Label texts containing from query

NLPtext

Label texts given an elastic-like query string.

Given a query of the form "word1; word2 OR word3", texts containing "word1" will be labeled as "word1", and texts containing "word2" or "word3" will be labeled as "word2 OR word3". In other words, each semicolon-separated string acts as both query and corresponding label. Texts matching multiple queries will be assigned multiple labels.

Usage


The following are the step's expected inputs and outputs and their specific types.

Step signature
label_texts_containing_from_query(text_col: text|category, {"param": value}) -> (labels: column)

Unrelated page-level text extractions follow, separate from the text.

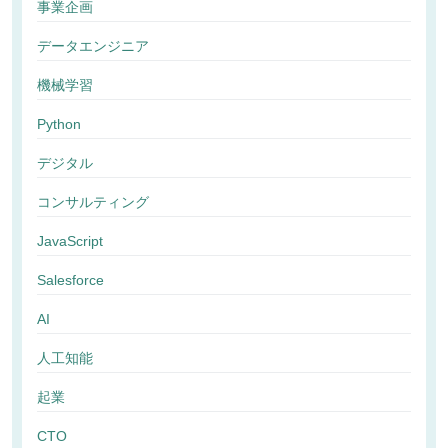
事業企画
データエンジニア
機械学習
Python
デジタル
コンサルティング
JavaScript
Salesforce
AI
人工知能
起業
CTO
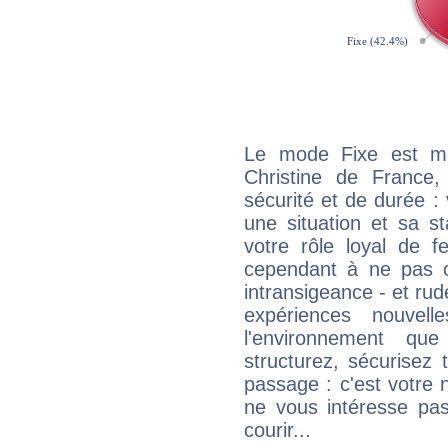
Le mode Fixe est maj
Christine de France
sécurité et de durée 
une situation et sa st
votre rôle loyal de f
cependant à ne pas co
intransigeance - et rud
expériences nouvel
l'environnement que
structurez, sécurisez
passage : c'est votre 
ne vous intéresse pas
courir...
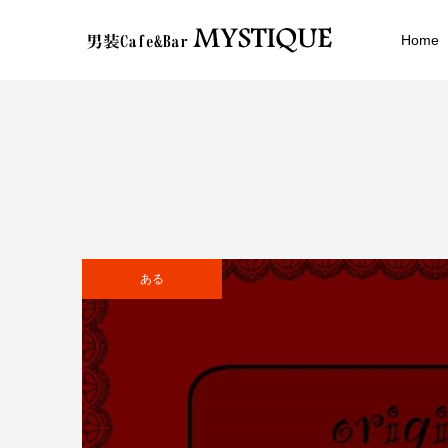
Home
ある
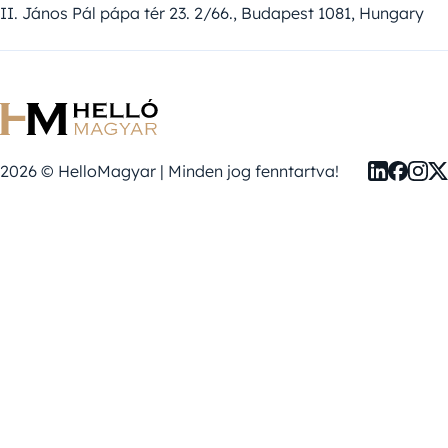
II. János Pál pápa tér 23. 2/66., Budapest 1081, Hungary
2026 © HelloMagyar | Minden jog fenntartva!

where the object {"param": value} is optional in most cases and if present may contain any of the parameters described in the corresponding section below.

Example

Example call (in recipe editor)
label_texts_containing_from_query(ds.text, {"query": "startup OR entrepreneur; marketing OR -digital; devops"}) -> (ds.field_of_occupation)

Inputs


text_col: column:text|category

A text column to label.

Outputs


labels: column

A column containing the labels assigned to each text.

Parameters


query: string

Query to label. Query is a string of labels/categories and associated keywords (see examples below). Use ";" to separate categories, "OR" to join words for a category, and "-" to exclude words from a category. The category label(s) will be formed using the query, e.g. a text containing "AA" and "BB" will be tagged as [AA,BB].

Example parameter values:

  • "Cristiano OR -Five; for"

accent_sensitive: boolean = False

Whether to make search accent sensitive.


case_sensitive: boolean = False

Whether to make search case sensitive.


whole_words: boolean = True

Whether to match whole words only. If enabled, only matches a word if it is surrounded by non-alphanumeric characters.


first_only: boolean = False

Whether to return only the first match. If True, only the first match will be assigned to each text. The result will be a simple categorical column. If False, all identified matches will be assigned to each text. The result will be a multivalued column containing lists of categories.